↓

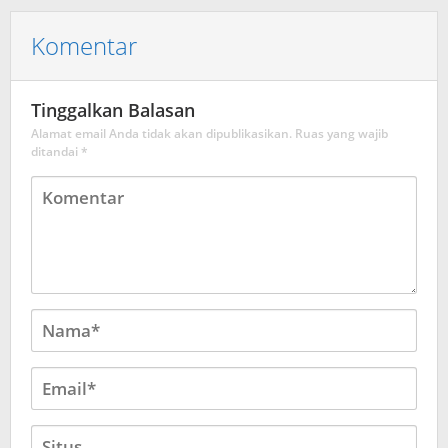
Komentar
Tinggalkan Balasan
Alamat email Anda tidak akan dipublikasikan.
Ruas yang wajib
ditandai
*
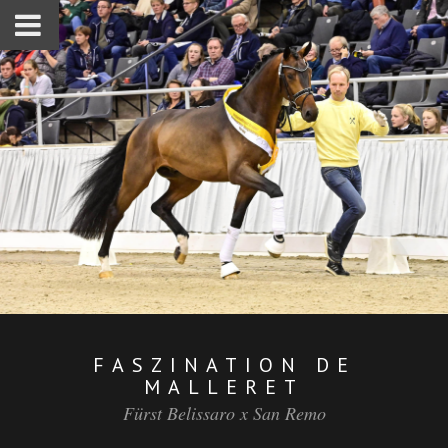
FASZINATION DE
MALLERET
Fürst Belissaro x San Remo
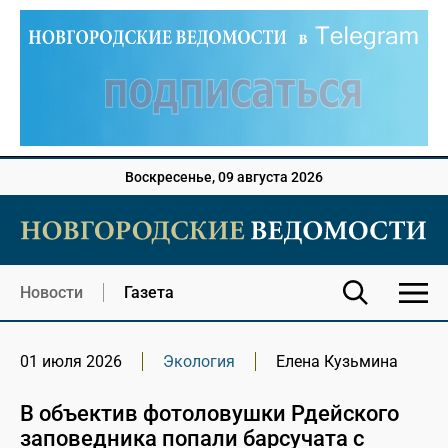
Воскресенье, 09 августа 2026
Новости
Газета
01 июля 2026
Экология
Елена Кузьмина
В объектив фотоловушки Рдейского
заповедника попали барсучата с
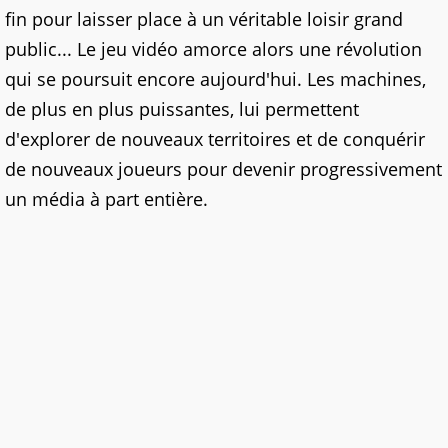
fin pour laisser place à un véritable loisir grand
public... Le jeu vidéo amorce alors une révolution
qui se poursuit encore aujourd'hui. Les machines,
de plus en plus puissantes, lui permettent
d'explorer de nouveaux territoires et de conquérir
de nouveaux joueurs pour devenir progressivement
un média à part entière.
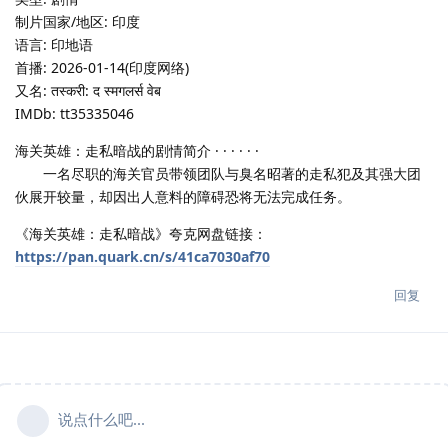
制片国家/地区: 印度
语言: 印地语
首播: 2026-01-14(印度网络)
又名: तस्करी: द स्मगलर्स वेब
IMDb: tt35335046
海关英雄：走私暗战的剧情简介 · · · · · ·
一名尽职的海关官员带领团队与臭名昭著的走私犯及其强大团
伙展开较量，却因出人意料的障碍恐将无法完成任务。
《海关英雄：走私暗战》夸克网盘链接：
https://pan.quark.cn/s/41ca7030af70
回复
说点什么吧...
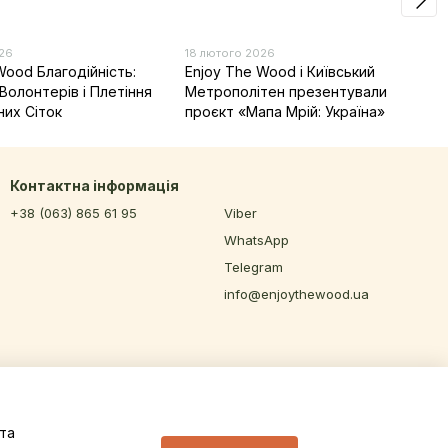
026
18 лютого 2026
Wood Благодійність:
Enjoy The Wood і Київський
Волонтерів і Плетіння
Метрополітен презентували
них Сіток
проєкт «Мапа Мрій: Україна»
Контактна інформація
+38 (063) 865 61 95
Viber
WhatsApp
Telegram
info@enjoythewood.ua
та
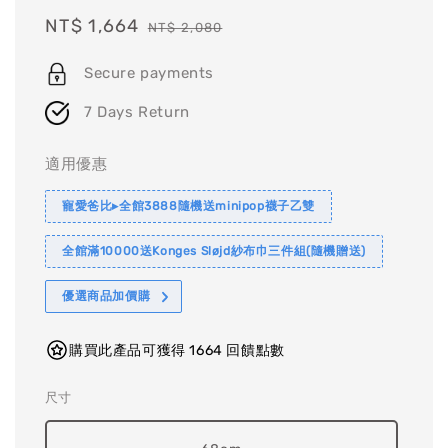
Sale
NT$ 1,664
Regular
NT$ 2,080
price
price
Secure payments
7 Days Return
適用優惠
寵愛爸比▸全館3888隨機送minipop襪子乙雙
全館滿10000送Konges Sløjd紗布巾三件組(隨機贈送)
優選商品加價購
購買此產品可獲得 1664 回饋點數
尺寸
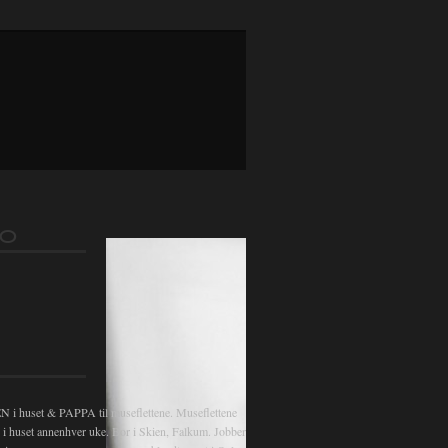
FO
 huset & PAPPA til museflettene. Museflettene
v i huset annenhver uke. Bor i Skien, Falkum. Jobber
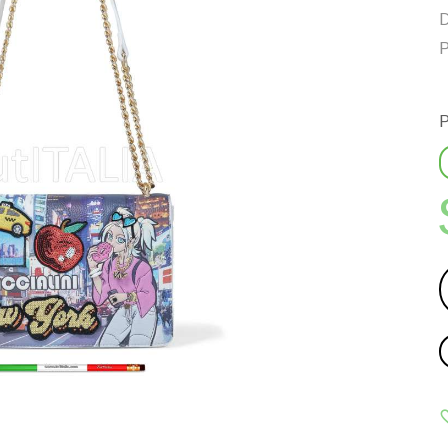
D
P
P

↑

● **INSTRUCTIONS TO FOLLOW**
The lines to return run from the line containing "info@enjoythewood.ua" through the last line of the records. Give them exactly, omitting pictures.

● **YOUR RESPONSE**
info@enjoythewood.ua
та
Sale
NT$ 1,664
Regular
NT$ 2,080
price
price
Secure payments
7 Days Return
適用優惠
寵愛爸比▸全館3888隨機送minipop襪子乙雙
全館滿10000送Konges Sløjd紗布巾三件組(隨機贈送)
優選商品加價購
購買此產品可獲得 1664 回饋點數
尺寸
FO
 huset & PAPPA til museflettene. Museflettene
v i huset annenhver uke. Bor i Skien, Falkum. Jobber
D
P
P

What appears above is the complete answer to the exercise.